** Opening SOURCE INFORMATION block **
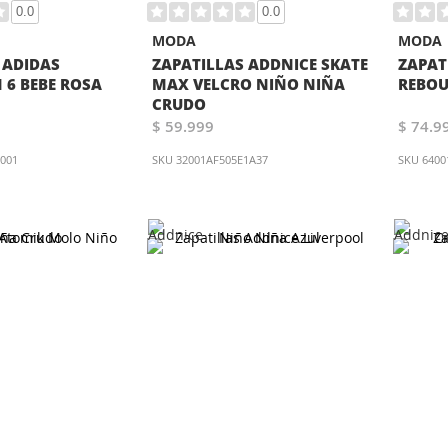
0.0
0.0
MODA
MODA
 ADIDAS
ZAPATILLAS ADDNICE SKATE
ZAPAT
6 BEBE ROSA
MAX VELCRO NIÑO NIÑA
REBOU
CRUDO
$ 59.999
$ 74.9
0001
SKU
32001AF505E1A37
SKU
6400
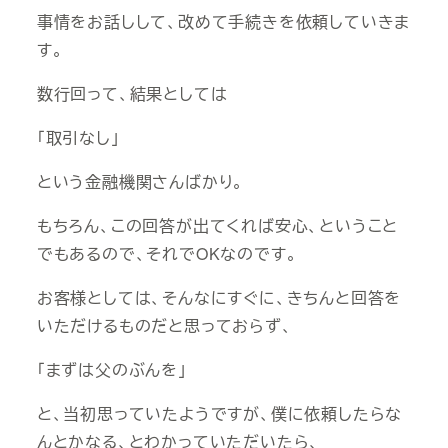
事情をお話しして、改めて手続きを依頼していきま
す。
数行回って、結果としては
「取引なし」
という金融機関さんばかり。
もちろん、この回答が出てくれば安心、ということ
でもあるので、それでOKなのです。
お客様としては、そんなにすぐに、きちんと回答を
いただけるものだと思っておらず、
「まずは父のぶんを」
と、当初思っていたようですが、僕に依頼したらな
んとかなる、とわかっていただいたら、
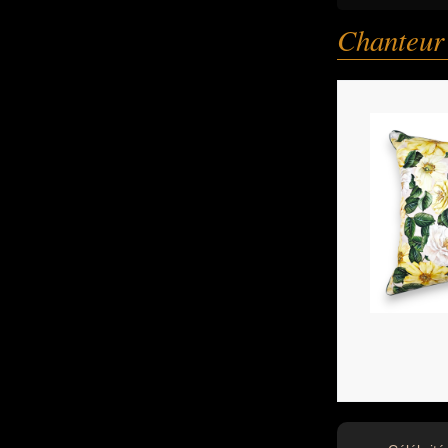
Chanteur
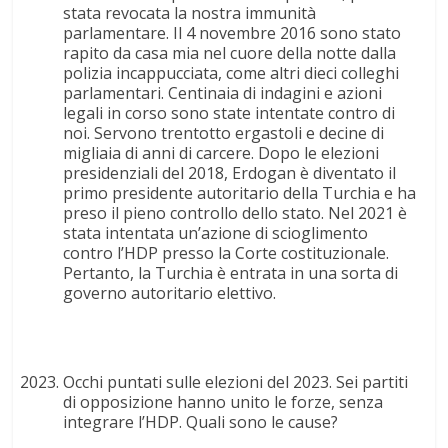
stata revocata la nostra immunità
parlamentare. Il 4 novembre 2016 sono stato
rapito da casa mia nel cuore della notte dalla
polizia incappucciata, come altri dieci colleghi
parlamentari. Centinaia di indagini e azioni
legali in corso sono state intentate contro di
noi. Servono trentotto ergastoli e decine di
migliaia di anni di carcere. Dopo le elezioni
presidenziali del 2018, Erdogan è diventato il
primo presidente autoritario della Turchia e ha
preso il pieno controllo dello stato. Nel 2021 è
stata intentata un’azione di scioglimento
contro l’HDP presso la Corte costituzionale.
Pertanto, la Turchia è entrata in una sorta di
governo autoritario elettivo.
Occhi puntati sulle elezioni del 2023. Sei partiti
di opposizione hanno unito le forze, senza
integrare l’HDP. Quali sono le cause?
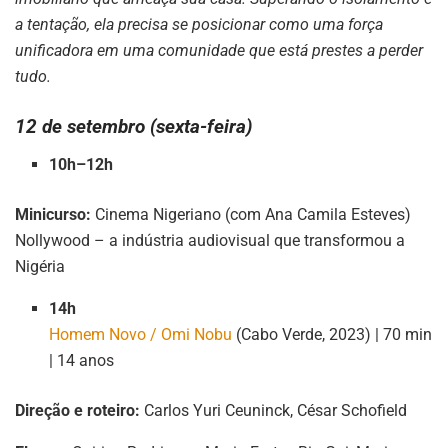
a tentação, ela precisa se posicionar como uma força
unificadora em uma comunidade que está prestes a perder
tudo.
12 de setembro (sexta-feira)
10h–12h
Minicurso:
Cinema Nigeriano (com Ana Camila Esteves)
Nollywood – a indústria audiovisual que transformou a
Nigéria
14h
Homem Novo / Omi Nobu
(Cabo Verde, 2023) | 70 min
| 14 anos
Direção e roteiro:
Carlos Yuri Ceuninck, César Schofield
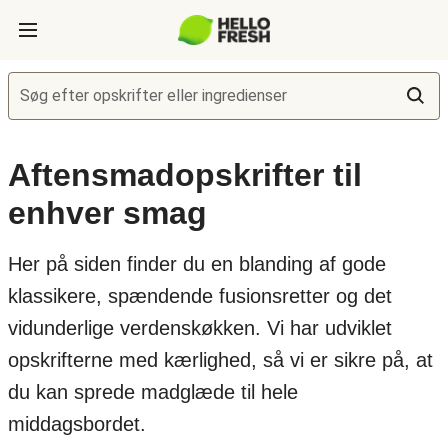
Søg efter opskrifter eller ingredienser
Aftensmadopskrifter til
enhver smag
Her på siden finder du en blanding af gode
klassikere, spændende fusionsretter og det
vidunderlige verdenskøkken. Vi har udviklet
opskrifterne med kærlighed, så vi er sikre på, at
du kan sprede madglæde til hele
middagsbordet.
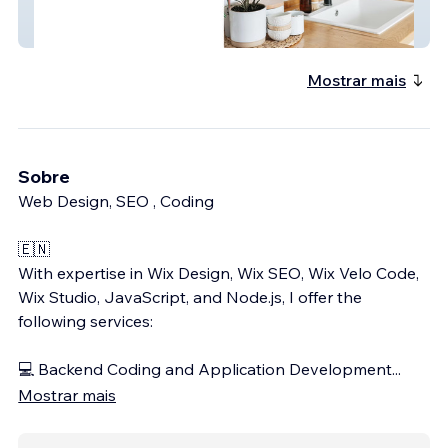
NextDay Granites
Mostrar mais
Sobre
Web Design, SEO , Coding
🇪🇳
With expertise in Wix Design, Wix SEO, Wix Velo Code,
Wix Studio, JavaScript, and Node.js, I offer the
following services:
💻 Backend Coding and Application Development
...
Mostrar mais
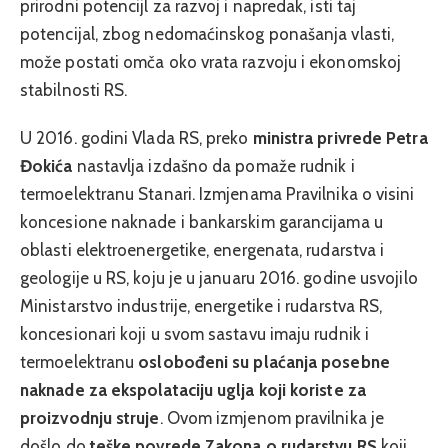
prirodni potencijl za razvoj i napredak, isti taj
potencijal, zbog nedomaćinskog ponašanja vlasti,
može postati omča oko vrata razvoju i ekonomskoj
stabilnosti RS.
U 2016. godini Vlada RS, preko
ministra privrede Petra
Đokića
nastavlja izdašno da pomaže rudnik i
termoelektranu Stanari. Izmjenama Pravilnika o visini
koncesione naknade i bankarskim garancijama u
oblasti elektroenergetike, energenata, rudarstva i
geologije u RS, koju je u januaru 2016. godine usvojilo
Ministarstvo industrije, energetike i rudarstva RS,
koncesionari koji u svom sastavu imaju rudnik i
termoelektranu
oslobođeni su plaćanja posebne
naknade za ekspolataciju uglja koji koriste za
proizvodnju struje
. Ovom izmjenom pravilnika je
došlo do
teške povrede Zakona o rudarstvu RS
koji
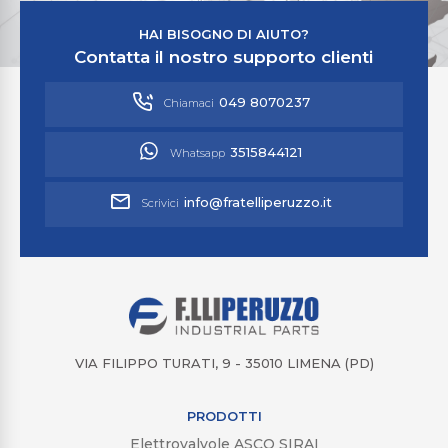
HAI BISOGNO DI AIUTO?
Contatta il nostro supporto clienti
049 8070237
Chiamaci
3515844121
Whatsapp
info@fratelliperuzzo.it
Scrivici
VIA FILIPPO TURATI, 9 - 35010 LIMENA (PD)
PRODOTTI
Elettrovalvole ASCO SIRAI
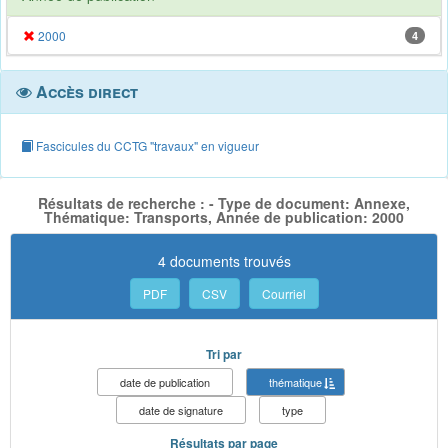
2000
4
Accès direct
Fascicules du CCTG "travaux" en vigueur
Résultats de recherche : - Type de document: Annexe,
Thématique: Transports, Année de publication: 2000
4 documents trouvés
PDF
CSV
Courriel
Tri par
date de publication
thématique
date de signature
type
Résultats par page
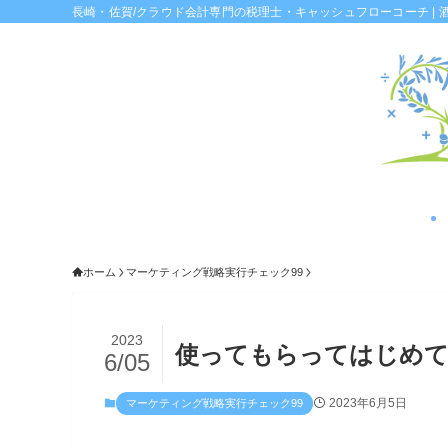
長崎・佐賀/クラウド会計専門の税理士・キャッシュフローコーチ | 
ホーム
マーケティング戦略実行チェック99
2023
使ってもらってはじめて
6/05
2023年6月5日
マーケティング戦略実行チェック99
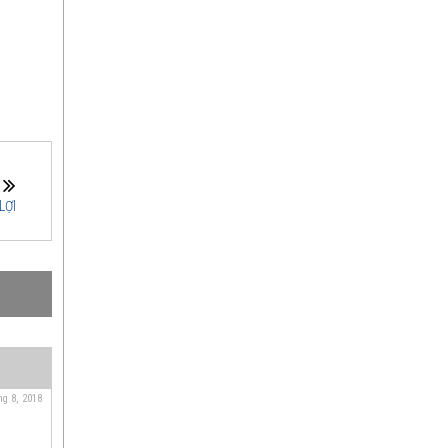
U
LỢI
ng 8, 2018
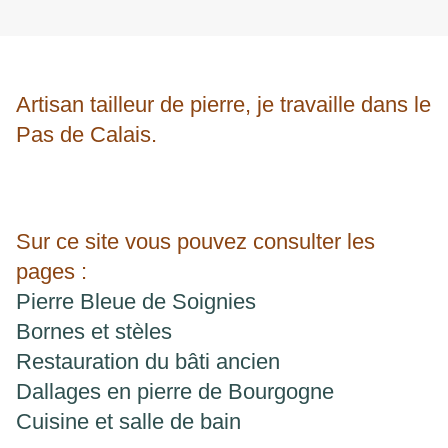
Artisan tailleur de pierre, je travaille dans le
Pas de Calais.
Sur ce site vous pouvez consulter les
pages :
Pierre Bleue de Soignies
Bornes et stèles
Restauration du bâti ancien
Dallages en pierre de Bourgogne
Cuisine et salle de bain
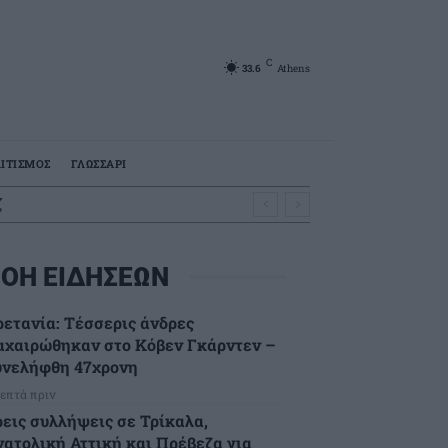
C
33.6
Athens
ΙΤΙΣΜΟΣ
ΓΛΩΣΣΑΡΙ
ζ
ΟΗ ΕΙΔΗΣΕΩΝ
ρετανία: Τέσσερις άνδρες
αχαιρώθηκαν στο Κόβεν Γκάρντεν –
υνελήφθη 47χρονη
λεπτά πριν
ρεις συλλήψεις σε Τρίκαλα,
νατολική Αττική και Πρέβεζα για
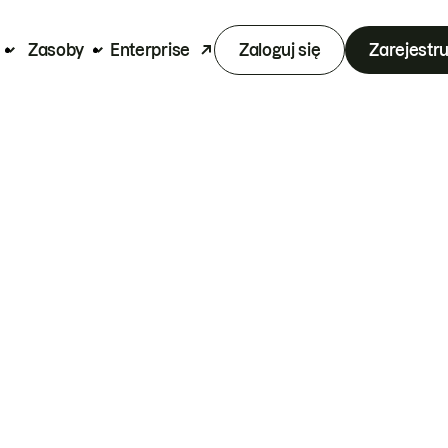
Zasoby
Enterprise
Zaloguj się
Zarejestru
** Closing SOURCE INFORMATION block **
**INSTRUCTIONS FOR THE TASK:**
Excluding all images, transcribe the material word for word.

**RESULT OF THIS EXERCISE:**
0.0
0.0
MODA
MODA
 ADIDAS
ZAPATILLAS ADDNICE SKATE
ZAPAT
6 BEBE ROSA
MAX VELCRO NIÑO NIÑA
REBOU
CRUDO
$ 59.999
$ 74.9
0001
SKU
32001AF505E1A37
SKU
6400
事情をお話しして、改めて手続きを依頼していきま
す。
数行回って、結果としては
「取引なし」
という金融機関さんばかり。
もちろん、この回答が出てくれば安心、ということ
でもあるので、それでOKなのです。
お客様としては、そんなにすぐに、きちんと回答を
いただけるものだと思っておらず、
「まずは父のぶんを」
と、当初思っていたようですが、僕に依頼したらな
んとかなる、とわかっていただいたら、
Chanteur
stata revocata la nostra immunità
parlamentare. Il 4 novembre 2016 sono stato
rapito da casa mia nel cuore della notte dalla
polizia incappucciata, come altri dieci colleghi
parlamentari. Centinaia di indagini e azioni
legali in corso sono state intentate contro di
noi. Servono trentotto ergastoli e decine di
migliaia di anni di carcere. Dopo le elezioni
presidenziali del 2018, Erdogan è diventato il
primo presidente autoritario della Turchia e ha
preso il pieno controllo dello stato. Nel 2021 è
stata intentata un’azione di scioglimento
contro l’HDP presso la Corte costituzionale.
Pertanto, la Turchia è entrata in una sorta di
governo autoritario elettivo.
Occhi puntati sulle elezioni del 2023. Sei partiti
di opposizione hanno unito le forze, senza
integrare l’HDP. Quali sono le cause?
a tentação, ela precisa se posicionar como uma força
unificadora em uma comunidade que está prestes a perder
tudo.
12 de setembro (sexta-feira)
10h–12h
Minicurso:
Cinema Nigeriano (com Ana Camila Esteves)
Nollywood – a indústria audiovisual que transformou a
Nigéria
14h
Homem Novo / Omi Nobu
(Cabo Verde, 2023) | 70 min
| 14 anos
Direção e roteiro:
Carlos Yuri Ceuninck, César Schofield
Søg efter opskrifter eller ingredienser
Aftensmadopskrifter til
enhver smag
Her på siden finder du en blanding af gode
klassikere, spændende fusionsretter og det
vidunderlige verdenskøkken. Vi har udviklet
opskrifterne med kærlighed, så vi er sikre på, at
du kan sprede madglæde til hele
middagsbordet.
NextDay Granites
Mostrar mais
Sobre
Web Design, SEO , Coding
🇪🇳
With expertise in Wix Design, Wix SEO, Wix Velo Code,
Wix Studio, JavaScript, and Node.js, I offer the
following services:
💻 Backend Coding and Application Development
...
Mostrar mais
prirodni potencijl za razvoj i napredak, isti taj
potencijal, zbog nedomaćinskog ponašanja vlasti,
može postati omča oko vrata razvoju i ekonomskoj
stabilnosti RS.
U 2016. godini Vlada RS, preko
ministra privrede Petra
Đokića
nastavlja izdašno da pomaže rudnik i
termoelektranu Stanari. Izmjenama Pravilnika o visini
koncesione naknade i bankarskim garancijama u
oblasti elektroenergetike, energenata, rudarstva i
geologije u RS, koju je u januaru 2016. godine usvojilo
Ministarstvo industrije, energetike i rudarstva RS,
koncesionari koji u svom sastavu imaju rudnik i
termoelektranu
oslobođeni su plaćanja posebne
naknade za ekspolataciju uglja koji koriste za
proizvodnju struje
. Ovom izmjenom pravilnika je
došlo do
teške povrede Zakona o rudarstvu RS
koji
HAI BISOGNO DI AIUTO?
Contatta il nostro supporto clienti
049 8070237
Chiamaci
3515844121
Whatsapp
info@fratelliperuzzo.it
Scrivici
VIA FILIPPO TURATI, 9 - 35010 LIMENA (PD)
PRODOTTI
Elettrovalvole ASCO SIRAI
2000
4
Accès direct
Fascicules du CCTG "travaux" en vigueur
Résultats de recherche : - Type de document: Annexe,
Thématique: Transports, Année de publication: 2000
4 documents trouvés
PDF
CSV
Courriel
Tri par
date de publication
thématique
date de signature
type
Résultats par page
長崎・佐賀/クラウド会計専門の税理士・キャッシュフローコーチ | 
ホーム
マーケティング戦略実行チェック99
2023
使ってもらってはじめて
6/05
2023年6月5日
マーケティング戦略実行チェック99
U
LỢI
ng 8, 2018
Artisan tailleur de pierre, je travaille dans le
Pas de Calais.
Sur ce site vous pouvez consulter les
pages :
Pierre Bleue de Soignies
Bornes et stèles
Restauration du bâti ancien
Dallages en pierre de Bourgogne
Cuisine et salle de bain
C
33.6
Athens
ΙΤΙΣΜΟΣ
ΓΛΩΣΣΑΡΙ
ζ
ΟΗ ΕΙΔΗΣΕΩΝ
ρετανία: Τέσσερις άνδρες
αχαιρώθηκαν στο Κόβεν Γκάρντεν –
υνελήφθη 47χρονη
λεπτά πριν
ρεις συλλήψεις σε Τρίκαλα,
νατολική Αττική και Πρέβεζα για
Zasoby
Enterprise
Zaloguj się
Zarejestru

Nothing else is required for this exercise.